Idk. I think I started writing this bc I was tired of apocalypse influencers and tired of my own lizard brain panicking about an American condition that is far more existential than particular and material and now I am ending it feeling slightly worse than I did when I began.
But the core of what I’ve been finding hope in, the core of what I’m attempting to write about, at the end of Easter, at the end of a long and despairing Lent, is the knowledge that the physical world and physical death is a limited understanding of what our reality is; that there is life beyond this moment, and the energy we choose to conduct ouselves with has a life of its own that is in fact eternal. There is more grace in the world than I can ever possibly understand, and there is abundant grace and compassion for my wild and feral lizard brain; but my goal is to borrow and learn from the grace of the world so that I can grow into a being that is less afraid, not because there aren’t many things to be afraid of, but because the thing I am most afraid of, my own non-existence and the non-existence of those I love, is sort of guaranteed, and the only way to endure that is through grace, through faith, through belief that the grace of the world, the grace of God, stretches beyond death, understands it, redeems it somehow; not with false optimism, but with a truth so heavy that it transcends the momentum of my despair, with reality so dense that it undoes me.
Which is all very esoteric. Mostly, lately, I’ve been breathing. Count 4 in, 4 out. Make a square with your in breath. Make a square with your out breath. Pretend there’s a candle in front of your lips. Recite the names of everyone you love. Think of 5 happy memories. Put your hands on your own shoulders. Put your hands on your own heart.
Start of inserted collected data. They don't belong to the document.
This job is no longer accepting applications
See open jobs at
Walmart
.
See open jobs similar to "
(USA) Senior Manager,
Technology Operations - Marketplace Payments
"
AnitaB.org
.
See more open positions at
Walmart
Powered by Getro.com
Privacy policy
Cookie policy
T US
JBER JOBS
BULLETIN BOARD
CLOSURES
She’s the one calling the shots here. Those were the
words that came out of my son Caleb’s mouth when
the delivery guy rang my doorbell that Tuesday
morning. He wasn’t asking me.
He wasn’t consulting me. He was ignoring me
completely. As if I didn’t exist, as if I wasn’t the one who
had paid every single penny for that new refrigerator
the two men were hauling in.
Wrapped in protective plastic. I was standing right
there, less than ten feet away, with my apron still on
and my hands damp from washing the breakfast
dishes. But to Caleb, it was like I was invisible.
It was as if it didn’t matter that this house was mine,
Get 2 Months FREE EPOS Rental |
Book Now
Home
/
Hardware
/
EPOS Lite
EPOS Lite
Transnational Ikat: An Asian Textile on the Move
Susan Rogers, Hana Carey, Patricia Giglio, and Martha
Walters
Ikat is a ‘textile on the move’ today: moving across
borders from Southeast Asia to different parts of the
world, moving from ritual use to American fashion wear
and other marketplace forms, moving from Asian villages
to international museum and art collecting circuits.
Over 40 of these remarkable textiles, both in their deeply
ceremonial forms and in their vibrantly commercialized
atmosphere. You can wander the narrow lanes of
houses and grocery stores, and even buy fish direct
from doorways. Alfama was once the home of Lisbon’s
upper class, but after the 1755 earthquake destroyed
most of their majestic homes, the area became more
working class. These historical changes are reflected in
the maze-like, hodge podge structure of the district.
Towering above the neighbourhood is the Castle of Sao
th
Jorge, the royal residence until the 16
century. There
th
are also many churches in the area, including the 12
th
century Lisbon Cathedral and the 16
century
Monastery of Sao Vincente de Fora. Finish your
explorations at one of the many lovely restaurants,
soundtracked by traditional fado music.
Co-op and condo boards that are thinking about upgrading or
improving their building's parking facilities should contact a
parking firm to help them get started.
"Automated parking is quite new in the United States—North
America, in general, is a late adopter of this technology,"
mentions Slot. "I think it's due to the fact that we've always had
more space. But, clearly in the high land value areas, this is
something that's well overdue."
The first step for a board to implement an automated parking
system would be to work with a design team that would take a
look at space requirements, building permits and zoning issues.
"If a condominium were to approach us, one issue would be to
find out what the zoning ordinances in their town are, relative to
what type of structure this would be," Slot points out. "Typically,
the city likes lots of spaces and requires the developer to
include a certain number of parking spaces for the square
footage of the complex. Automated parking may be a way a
There’s an exercise in Buddhism I’ve been practicing where you touch your left hand to your right and let your left hand love your right hand with compassion until it’s full, and then you switch the hands and do the same thing. I have had hands laid on me before, powerfully so, but have never had that experience from laying hands on myself before, until now. I do it while I’m driving, I do it while I’m sitting, I do it when I have panic attacks, and it does, wildly, feel like healing, like the closing of a circuit. It feels wonderful. It feels full. It makes both hands feel somehow better.
At the end of the world, if there is one, when there is one? I would like to be a hand loving other hands, not only my own, and getting love out of it.